Uso de fármacos para tratar las convulsiones en los niños

Cuando un niño ha sufrido una crisis convulsiva, los padres están preocupados por si necesita tomar algún medicamento para controlar las convulsiones (un antiepiléptico o un anticonvulsivo). A los padres les preocupan los efectos secundarios, y saben que conseguir que el niño tome un medicamento de forma regular es difícil. Aprender más acerca de los anticonvulsivos o los antiepilépticos puede ayudar a los padres a participar de forma más activa en las decisiones sobre el tratamiento de su hijo.

Positivos:

  • La mayoría de los niños que han tenido solo una crisis convulsiva no necesitan tomar anticonvulsivos.

  • Los médicos pueden elegir entre más de veinte anticonvulsivos o antiepilépticos para encontrar el más apropiado para cada niño.

  • Los anticonvulsivos o antiepilépticos detienen o controlan las convulsiones en el 80% de los niños.

  • Muchos niños necesitan tomar solo un anticonvulsivante o antiepiléptico.

  • La mayoría de los niños finalmente pueden dejar de tomar anticonvulsivos o antiepilépticos.

Negativos:

  • La mayoría de los antiepilépticos o anticonvulsivos tienen efectos secundarios, como mareos, náuseas, inestabilidad, somnolencia, visión doble o erupción cutánea (exantema).

  • Algunos anticonvulsivos o antiepilépticos afectan la capacidad de atención, la memoria y el rendimiento escolar durante el tratamiento.

  • Los niños que toman ciertos anticonvulsivos deben someterse a análisis de sangre periódicos para determinar si la dosis es correcta o para descartar la presencia de efectos secundarios indeseados (como desequilibrios químicos en la sangre).

  • Algunos anticonvulsivos o antiepilépticos más recientes aún no han sido probados en niños pequeños (aunque estos fármacos a menudo se utilizan en niños pequeños y se publican los resultados de la experiencia).

Al sopesar las preocupaciones, los progenitores deben recordar que la prevención de futuras crisis convulsivas es importante porque las convulsiones mal controladas pueden conducir a una ralentización de los procesos intelectuales (retrasos cognitivos), problemas emocionales y de conducta y una mala calidad de vida.
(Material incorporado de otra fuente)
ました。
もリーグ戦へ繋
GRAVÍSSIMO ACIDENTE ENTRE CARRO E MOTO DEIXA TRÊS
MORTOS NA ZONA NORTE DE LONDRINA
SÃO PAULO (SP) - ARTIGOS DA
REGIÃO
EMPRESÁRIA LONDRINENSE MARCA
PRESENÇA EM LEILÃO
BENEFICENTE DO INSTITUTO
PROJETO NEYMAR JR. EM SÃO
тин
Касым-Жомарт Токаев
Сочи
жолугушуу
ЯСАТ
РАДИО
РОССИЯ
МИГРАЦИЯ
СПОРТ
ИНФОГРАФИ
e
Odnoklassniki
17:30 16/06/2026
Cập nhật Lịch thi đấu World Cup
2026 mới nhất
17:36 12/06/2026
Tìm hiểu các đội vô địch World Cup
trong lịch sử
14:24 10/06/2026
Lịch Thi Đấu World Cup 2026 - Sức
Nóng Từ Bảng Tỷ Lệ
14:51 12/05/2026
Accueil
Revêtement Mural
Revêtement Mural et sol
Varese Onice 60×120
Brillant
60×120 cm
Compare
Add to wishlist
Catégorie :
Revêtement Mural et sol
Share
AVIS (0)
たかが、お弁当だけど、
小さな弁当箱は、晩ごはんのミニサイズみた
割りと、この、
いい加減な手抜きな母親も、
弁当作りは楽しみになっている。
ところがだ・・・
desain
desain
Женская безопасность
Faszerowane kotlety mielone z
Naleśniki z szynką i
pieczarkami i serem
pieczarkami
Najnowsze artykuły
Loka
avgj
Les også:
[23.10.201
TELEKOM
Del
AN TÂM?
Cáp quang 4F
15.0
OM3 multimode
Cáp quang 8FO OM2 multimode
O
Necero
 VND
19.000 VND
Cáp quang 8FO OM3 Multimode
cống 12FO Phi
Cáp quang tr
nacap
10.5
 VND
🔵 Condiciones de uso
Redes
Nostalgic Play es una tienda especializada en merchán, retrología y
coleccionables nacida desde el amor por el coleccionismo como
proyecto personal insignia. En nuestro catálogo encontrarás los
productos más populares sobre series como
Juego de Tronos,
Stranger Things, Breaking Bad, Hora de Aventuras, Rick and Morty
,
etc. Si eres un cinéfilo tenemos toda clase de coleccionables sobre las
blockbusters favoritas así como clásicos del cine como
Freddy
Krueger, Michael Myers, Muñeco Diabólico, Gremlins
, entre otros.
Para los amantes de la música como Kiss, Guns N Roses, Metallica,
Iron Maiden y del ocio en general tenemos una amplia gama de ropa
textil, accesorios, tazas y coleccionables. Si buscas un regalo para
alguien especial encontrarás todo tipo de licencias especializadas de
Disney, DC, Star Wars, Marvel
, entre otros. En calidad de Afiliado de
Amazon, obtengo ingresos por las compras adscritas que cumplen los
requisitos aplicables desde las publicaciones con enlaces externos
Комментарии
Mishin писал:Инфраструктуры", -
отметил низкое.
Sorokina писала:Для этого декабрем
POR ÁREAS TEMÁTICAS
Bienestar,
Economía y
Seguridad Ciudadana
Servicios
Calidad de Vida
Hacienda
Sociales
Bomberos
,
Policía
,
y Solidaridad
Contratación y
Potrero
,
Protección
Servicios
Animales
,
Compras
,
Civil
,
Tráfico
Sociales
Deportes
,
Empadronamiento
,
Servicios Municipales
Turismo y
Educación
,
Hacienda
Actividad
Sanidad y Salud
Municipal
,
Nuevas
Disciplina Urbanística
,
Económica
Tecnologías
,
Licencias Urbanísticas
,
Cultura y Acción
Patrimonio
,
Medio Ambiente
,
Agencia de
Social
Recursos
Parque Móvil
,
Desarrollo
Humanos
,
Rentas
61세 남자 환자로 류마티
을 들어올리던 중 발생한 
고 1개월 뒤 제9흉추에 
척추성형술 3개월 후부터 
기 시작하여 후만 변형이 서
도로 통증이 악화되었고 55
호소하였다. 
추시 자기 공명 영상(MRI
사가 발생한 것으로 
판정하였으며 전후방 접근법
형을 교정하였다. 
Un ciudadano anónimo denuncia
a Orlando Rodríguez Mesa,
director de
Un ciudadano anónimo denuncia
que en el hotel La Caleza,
Además, la prevención de las convulsiones evita las lesiones y los accidentes que pueden ocurrir como consecuencia de un ataque.

Para estar seguros de que se toman los fármacos con una pauta regular, los padres pueden hacer lo siguiente:

  • Utilizar un pastillero (que contiene compartimentos para cada día de la semana, para las diferentes horas del día, o ambas).

  • Renovar la receta del médico antes de que se acabe el fármaco.

  • Animar al niño a asumir la responsabilidad de tomarse el fármaco, pero seguir supervisando el proceso hasta que pueda estarse seguro de que el niño cumple con ello.

  • Hablar previamente con el médico de qué hay que hacer si el niño olvida una dosis.